THE WAYUU ARE DYING OF THIRST

By Alejandro Reyes Posada, El Espectador, February 6, 2020

https://www.onic.org.co/comunicados-regionales/3612-el-exterminio-por-sed-de-los-wayuus

(Translated by Eunice Gibson, CSN Volunteer Translator)

All the talk about defending the environment in Colombia comes crashing down with the realities in La Guajira, where a thousand-year-old people like the Wayuu, experts in surviving with hardly any water, are up against the multinational company Cerrejón Coal, which diverted the stream known as Bruno, a tributary of the Ranchería River in the Media Guajira, whose source is in the Montes de Oca. The company is eliminating the scarce dry forests that survive between the Municipalities of Albania and Maicao, with the fishing and the water for the people’s herds of sheep and goats, which supply their food. The stream emerges from an important aquifer that Cerrejón Coal is drying up in order to reach a layer of coal that they want to extract before their concession expires.

In 2016 the Autonomous Regional Corporation of Guajira (Corporguajira) , without consulting the affected communities, issued Cerrejón Coal a permit to divert the stream and create another, artificial, stream which does not carry any water. It took the Constitutional Court to order the suspension of the work on the diversion, by means of Decision 698 of 2017, a decision with which, it appears, the company has not complied. Paying no attention to the Court’s ruling, the company built a plug to dry out the stream and no more water runs through it. This caused the loss of trees and biodiversity and a food supply crisis for 34 Wayuu communities as well as for some Afro-Colombian people, all of whom depend on the stream to live. This water supply crisis is added to the atypically prolonged summer in La Guajira, because the scarce rain has stopped falling for four years, aggravating the food crisis and the infant malnutrition that the Wayuu people have had to endure.

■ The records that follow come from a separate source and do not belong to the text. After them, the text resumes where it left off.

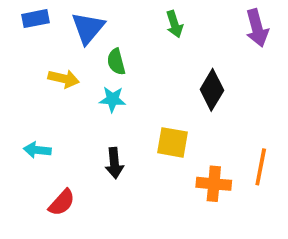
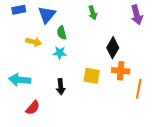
cyan arrow: (37, 150) -> (20, 80), size x1.5
orange cross: (214, 184) -> (121, 71), moved

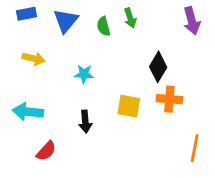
green semicircle: (62, 33) -> (104, 26), moved
yellow arrow: (34, 42) -> (34, 59), moved
orange line: (139, 89) -> (195, 148), moved

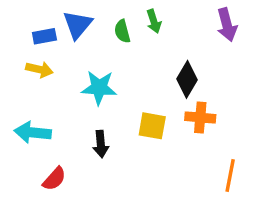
blue rectangle: (27, 14) -> (44, 36), moved
cyan star: (84, 74) -> (99, 88), size x1.5

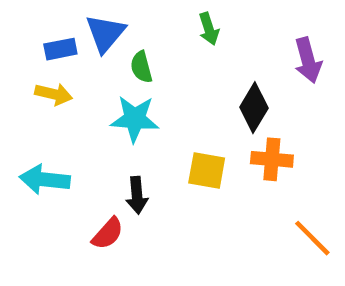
purple arrow: (227, 25) -> (308, 60), moved
green semicircle: (122, 31) -> (141, 67), moved
orange line: (230, 176) -> (312, 238), turned -56
red semicircle: (54, 179) -> (108, 234), moved

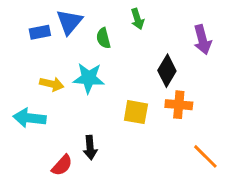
green semicircle: (141, 67) -> (103, 38), moved
yellow arrow: (54, 94) -> (52, 84), moved
black arrow: (137, 195) -> (90, 148), moved
red semicircle: (108, 234) -> (62, 165), moved

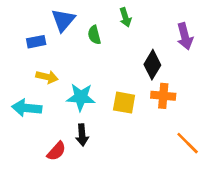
blue rectangle: (40, 32) -> (36, 42), moved
cyan star: (89, 78) -> (81, 97), moved

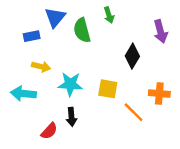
green semicircle: (94, 35) -> (82, 30), size x1.5
orange cross: (163, 96) -> (159, 94), moved
orange line: (188, 143) -> (134, 112), moved

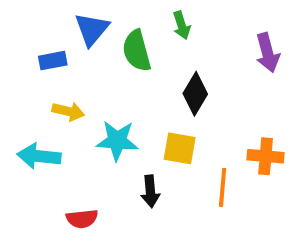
black diamond: (132, 56) -> (195, 94), moved
orange line: (134, 112) -> (223, 187), turned 50
black arrow: (71, 117) -> (150, 191), moved
red semicircle: (49, 131) -> (82, 219), turned 42

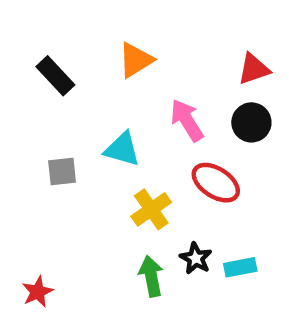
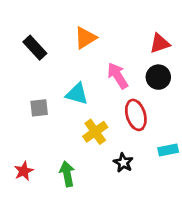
red ellipse: (216, 183) -> (136, 115), turned 40
cyan rectangle: (240, 267) -> (168, 150), moved
green arrow: (151, 276) -> (67, 174), moved
red star: (38, 292) -> (24, 171), moved

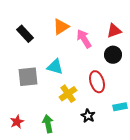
pink arrow: (118, 76) -> (84, 39), moved
gray square: (39, 108) -> (28, 77), size x1.5

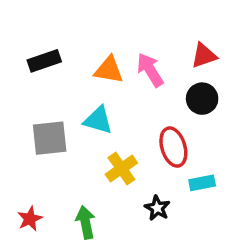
orange triangle: (61, 27) -> (109, 70), moved, turned 42
black rectangle: (25, 34) -> (44, 61), turned -66
cyan rectangle: (120, 107) -> (202, 183), moved

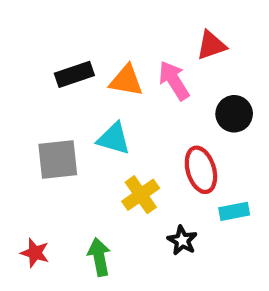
red triangle: (204, 56) -> (211, 45), moved
black rectangle: (44, 61) -> (74, 74), moved
red star: (30, 219) -> (35, 253), turned -30

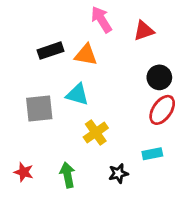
pink arrow: (174, 81) -> (101, 19), moved
red ellipse: (201, 170) -> (162, 110), moved, turned 52
cyan rectangle: (234, 211) -> (152, 154), moved
black star: (182, 240) -> (118, 174), moved, turned 30

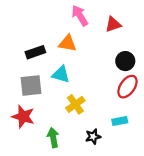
black rectangle: (51, 51) -> (35, 52), moved
red star: (24, 172) -> (23, 117), moved, size x1.5

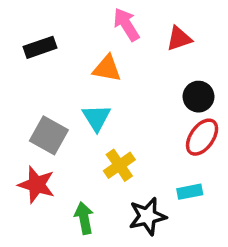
black rectangle: (35, 52) -> (40, 47), moved
cyan triangle: (61, 74) -> (96, 118), turned 42
gray square: (31, 85) -> (49, 135), turned 35
black star: (93, 137) -> (147, 216), size x1.5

If the conflict between a defenseless thousand-year-old people and a powerful multinational corporation results in the extermination by hunger and thirst of these defenseless people in pursuit of the desperate capture of earnings by the company, then the indigenous people have no government to protect them and the multinational has nobody to control it. The blockage of the stream also says a lot about the weakness and corruption of the environmental authority of Corporguajira, but worse still, it says that the decisions of the Constitution Court in defense of the fundamental rights of the Wayuu people are not worth much in contrast to the sacred right of a multinational coal company to keep on worsening the contamination of the planet’s atmosphere up to the point when the world manages to make the transition to a greenhouse-gas-free economy.

Colombia is the world champion of social-environmental conflicts. But the conflict over the diversion of an important desert stream where water means survival, just in order to excavate the coal that sleeps below the stream in exchange for a fistful of dollars to be returned to foreign stockholders, at the expense of a people living on the edge of hunger and thirst who yet claim their dignity, is the conflict that brings together the two extremes of the climate catastrophe: the irremediable loss of water for survival in order to keep on sending carbon gases into the atmosphere. This will end up making irreversible the extinction of humanity.

Instead of such contempt, Colombia ought to value the ancestral wisdom that has allowed the Wayuu to survive in a future world of water scarcity that will some day affect great regions of the planet. If Colombia does not force the company to unblock the stream, which it plugged illegally and abusively, and restore the ecosystem that it damaged, it will be too late to learn from the survival of the masters of the desert, because they will have disappeared.